You are still hot in my book. I wanna dry hump u like a 9th grader then hump for real when the herpes is gone.
he confessed his love for me, threw up on my pillow and then fell asleep on said pillow. i met him last night.
better than last weekend. things are really looking up for you.
genius alert. I just invented a contraption made of toilet paper and rubber bands that makes it so your balls don't stick to your leg when you wake up from sleeping. I call it, The Balldozer
i will pay you if you can come get me. he just suggested that we would have a hockey themed wedding.
you broke a plate. told her her wedding china was ugly and you were doing her a favor. then proceeded to break every plate you could get your hands on.
So last night ended up making out with a girl going to jail on sunday...she wrote down her address so I can make conjugal visits...
Holy fuck, spaghetti burritos are the best idea I've ever had.
Did you really lure me out of the bar with a blond holding a dunkin donuts bag?
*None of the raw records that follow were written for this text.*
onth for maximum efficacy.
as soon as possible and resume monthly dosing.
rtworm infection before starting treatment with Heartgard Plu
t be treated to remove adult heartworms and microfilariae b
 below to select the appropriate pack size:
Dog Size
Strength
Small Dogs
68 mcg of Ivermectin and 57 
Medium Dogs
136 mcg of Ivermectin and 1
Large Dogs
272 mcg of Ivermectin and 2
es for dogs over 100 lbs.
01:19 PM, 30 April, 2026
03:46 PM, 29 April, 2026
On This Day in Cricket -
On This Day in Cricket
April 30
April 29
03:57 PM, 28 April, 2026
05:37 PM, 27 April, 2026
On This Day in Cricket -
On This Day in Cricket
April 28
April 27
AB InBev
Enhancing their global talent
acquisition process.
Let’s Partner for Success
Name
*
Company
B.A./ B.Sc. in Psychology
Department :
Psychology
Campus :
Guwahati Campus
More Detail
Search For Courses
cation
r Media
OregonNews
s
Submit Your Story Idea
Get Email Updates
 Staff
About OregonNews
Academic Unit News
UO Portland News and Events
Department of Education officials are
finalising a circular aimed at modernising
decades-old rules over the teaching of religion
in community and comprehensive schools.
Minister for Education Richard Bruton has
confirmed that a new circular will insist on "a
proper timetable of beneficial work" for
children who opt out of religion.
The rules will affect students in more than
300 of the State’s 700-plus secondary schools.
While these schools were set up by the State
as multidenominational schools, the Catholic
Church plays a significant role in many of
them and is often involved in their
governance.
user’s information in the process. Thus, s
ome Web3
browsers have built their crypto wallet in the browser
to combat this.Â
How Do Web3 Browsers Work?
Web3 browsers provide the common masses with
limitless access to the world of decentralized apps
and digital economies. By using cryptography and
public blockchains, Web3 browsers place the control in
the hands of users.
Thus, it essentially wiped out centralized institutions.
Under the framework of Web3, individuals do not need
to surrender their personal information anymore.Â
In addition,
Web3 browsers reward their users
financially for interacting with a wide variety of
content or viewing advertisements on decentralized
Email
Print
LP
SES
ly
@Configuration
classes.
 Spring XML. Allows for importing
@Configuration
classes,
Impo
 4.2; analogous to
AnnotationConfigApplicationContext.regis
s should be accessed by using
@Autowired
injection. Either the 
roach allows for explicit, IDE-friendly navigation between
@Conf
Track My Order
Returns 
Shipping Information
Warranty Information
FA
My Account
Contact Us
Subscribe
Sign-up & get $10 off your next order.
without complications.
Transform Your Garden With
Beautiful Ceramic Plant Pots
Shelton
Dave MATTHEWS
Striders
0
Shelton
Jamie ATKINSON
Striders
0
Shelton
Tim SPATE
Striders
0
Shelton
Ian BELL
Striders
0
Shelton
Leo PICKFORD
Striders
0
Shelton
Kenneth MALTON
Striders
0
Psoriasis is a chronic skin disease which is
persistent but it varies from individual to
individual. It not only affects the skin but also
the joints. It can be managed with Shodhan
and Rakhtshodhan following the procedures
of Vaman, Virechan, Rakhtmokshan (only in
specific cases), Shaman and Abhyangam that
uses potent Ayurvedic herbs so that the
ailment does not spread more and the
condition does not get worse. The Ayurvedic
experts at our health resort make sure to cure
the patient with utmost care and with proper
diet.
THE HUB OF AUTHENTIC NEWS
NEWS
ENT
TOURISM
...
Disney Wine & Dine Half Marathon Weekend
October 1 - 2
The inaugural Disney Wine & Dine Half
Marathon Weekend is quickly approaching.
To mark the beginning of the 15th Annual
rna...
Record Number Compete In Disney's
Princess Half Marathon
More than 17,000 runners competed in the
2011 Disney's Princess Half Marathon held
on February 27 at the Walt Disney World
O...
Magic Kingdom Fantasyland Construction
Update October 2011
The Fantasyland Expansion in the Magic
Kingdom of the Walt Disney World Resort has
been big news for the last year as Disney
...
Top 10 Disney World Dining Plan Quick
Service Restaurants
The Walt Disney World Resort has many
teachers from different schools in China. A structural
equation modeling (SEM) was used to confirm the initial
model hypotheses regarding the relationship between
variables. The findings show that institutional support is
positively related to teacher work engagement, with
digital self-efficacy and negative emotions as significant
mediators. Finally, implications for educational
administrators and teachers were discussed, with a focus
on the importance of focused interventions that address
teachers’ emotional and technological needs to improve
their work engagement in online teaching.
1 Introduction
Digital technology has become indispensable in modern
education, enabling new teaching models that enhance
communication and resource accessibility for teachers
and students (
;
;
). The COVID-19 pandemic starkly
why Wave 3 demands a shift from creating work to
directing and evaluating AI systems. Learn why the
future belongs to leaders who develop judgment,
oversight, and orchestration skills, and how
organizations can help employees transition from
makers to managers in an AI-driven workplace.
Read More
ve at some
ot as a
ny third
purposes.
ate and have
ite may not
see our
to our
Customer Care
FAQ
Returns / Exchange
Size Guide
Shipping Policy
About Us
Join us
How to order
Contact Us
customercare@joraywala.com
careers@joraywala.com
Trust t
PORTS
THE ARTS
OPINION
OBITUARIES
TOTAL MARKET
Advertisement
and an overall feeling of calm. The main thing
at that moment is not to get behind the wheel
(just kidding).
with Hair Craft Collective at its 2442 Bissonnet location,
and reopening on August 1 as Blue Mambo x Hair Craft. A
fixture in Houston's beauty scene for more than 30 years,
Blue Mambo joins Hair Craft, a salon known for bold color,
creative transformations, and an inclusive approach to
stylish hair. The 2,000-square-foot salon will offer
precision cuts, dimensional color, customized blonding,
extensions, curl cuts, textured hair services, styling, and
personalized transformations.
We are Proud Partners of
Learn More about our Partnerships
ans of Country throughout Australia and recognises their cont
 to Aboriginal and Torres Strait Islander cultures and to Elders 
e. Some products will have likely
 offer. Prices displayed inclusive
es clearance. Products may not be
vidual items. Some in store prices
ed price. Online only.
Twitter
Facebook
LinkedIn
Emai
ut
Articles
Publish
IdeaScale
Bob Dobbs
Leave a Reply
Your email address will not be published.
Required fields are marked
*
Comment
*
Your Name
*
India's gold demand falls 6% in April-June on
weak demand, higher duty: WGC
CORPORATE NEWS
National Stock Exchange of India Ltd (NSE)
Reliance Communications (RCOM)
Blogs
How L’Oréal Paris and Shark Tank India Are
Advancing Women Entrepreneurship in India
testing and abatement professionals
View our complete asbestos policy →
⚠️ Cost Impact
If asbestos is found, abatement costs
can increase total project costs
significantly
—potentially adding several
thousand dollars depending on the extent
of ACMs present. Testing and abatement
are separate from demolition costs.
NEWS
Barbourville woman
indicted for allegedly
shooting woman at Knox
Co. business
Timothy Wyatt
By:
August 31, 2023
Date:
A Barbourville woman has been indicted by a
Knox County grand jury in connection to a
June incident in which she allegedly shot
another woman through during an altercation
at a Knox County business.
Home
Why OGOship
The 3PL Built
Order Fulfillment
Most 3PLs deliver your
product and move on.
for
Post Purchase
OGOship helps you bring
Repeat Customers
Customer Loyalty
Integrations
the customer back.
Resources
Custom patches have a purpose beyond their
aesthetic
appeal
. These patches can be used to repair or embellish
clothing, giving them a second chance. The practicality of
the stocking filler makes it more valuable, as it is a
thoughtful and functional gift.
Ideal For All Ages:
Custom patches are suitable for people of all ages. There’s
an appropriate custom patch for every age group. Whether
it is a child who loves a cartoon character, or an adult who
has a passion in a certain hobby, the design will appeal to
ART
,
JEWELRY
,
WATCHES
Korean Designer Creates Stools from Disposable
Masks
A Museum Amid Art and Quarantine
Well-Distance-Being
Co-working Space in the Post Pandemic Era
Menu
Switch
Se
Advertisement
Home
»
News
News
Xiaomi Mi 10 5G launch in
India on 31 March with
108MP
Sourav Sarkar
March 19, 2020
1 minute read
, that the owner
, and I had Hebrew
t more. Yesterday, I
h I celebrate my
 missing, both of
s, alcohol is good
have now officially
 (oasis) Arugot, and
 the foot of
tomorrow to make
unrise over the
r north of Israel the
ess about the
Well played sir, well played.
If you two are having sex, stop. I have something really important to ask you about psychics.
Any chance you used one if the curtain rods in the fireplace room as a sword? One is missing
Volunteering at a homeless shelter a bum asked if he could lick me cause I still reeked of whiskey. Being a bumsickle=epic hangover
Only three months past my 21st and I'm done. So many life lessons in so little time.
I mean, if there was a version of you with a penis, you'd fuck it...right? Like just outta curiosity at least
Still alive. Just brushed my teeth with fireball.
He talked me out going to the bar. No one ever talks me out going to the bar..this is fucking love.